Once they had reached the group, Kevin began in a commanding voice, “Excuse me but I need some feminine insight on something.” The girls nodded to show they were listening. “I have this friend who is about to get married in a few months, and his fiancé is stressing out over every detail so much that it’s really putting her on edge. When my friend suggested that maybe she should just relax a little with the wedding plans, she flipped out and said that ever since she was a little girl she had been thinking about her wedding day, and it had to be perfect. Now, is that really true? Do women really think about their wedding day from childhood?”

Kevin was a natural at making casual conversation. His voice seemed to make any topic sound intriguing, but despite his talent, John had not heard half of his spiel.

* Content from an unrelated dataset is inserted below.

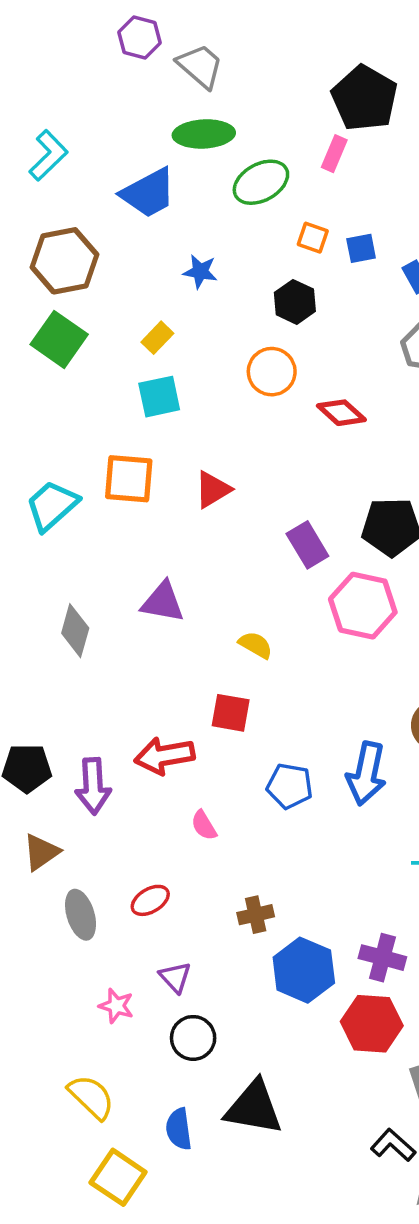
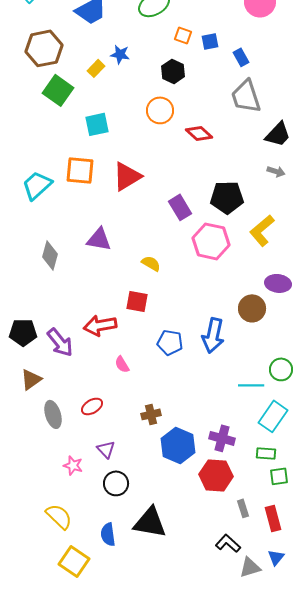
yellow rectangle: (157, 338) -> (96, 68), moved
green square: (59, 339) -> (58, 90), moved
red triangle: (213, 489) -> (127, 176), size x1.4
purple arrow: (93, 786) -> (60, 342), turned -36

Instead, he had peered over his shoulder to the girl sitting on the couch to the far right. He had to talk to her. Leaving Kevin with the group of anonymous ladies, he began to walk towards the girl, who sat calmly, legs crossed, her slender fingers gently grasping a modest glass of red wine as though she holding a strand of her own hair—natural elegance.

“Hey… Side Straddle Hop,” called Kevin, “Where you going?”

John ignored Kevin with a wave of his hand.

“Did that guy just call you Side Straddle Hop?”

“Yeah,” John answered, “It’s a nickname I can’t seem to shake off.”

“Well, I like it,” she said, endearingly laughing to herself. She was tall with dark hair, but what he noticed most of all was her killer blue eyes.

In an instant of time, the memory of those eyes subsided, and John now peered into the same eyes—the eyes of his wife, the eyes of his children’s mother, the eyes of woman in her final days. They peered up from a bleakly white hospital bed to witness John holding back tears.

“John,” she said, “what’s wrong?”

“Oh, nothing. I was just thinking about the night we first met.”

“Side Straddle Hop,” she said with a smile.

“That’s right.”

Usually, when people say goodbye, they don’t actually mean it. Most of the world’s goodbyes and farewells are simply a matter of courtesy, born out of habit, goodbyes that carry the implication of “until we meet again, my friend.” But as John sat there, holding his wife’s hand in his, he knew that this goodbye would have no farewells to follow.  The next morning, his wife passed away, and though it had been the most difficult experience of his life, John knew a more taxing trial was yet to come—he had to tell their son.

As John approached his five-year-old son, he could not hold back his tears, which seemed to be all that could suffice in expressing the moment.

“Dad?” said his son cautiously.

“Mom…is gone,” he said.

“Is she coming back?”

“No, she’s not. “

He took his son in his arms as the sound of their tears flowed, longing for an answer to the unanswerable. John then saw something. He had never noticed it before. He had never needed to notice before, but there they were, peering at him through salty waters—brilliant blue eyes.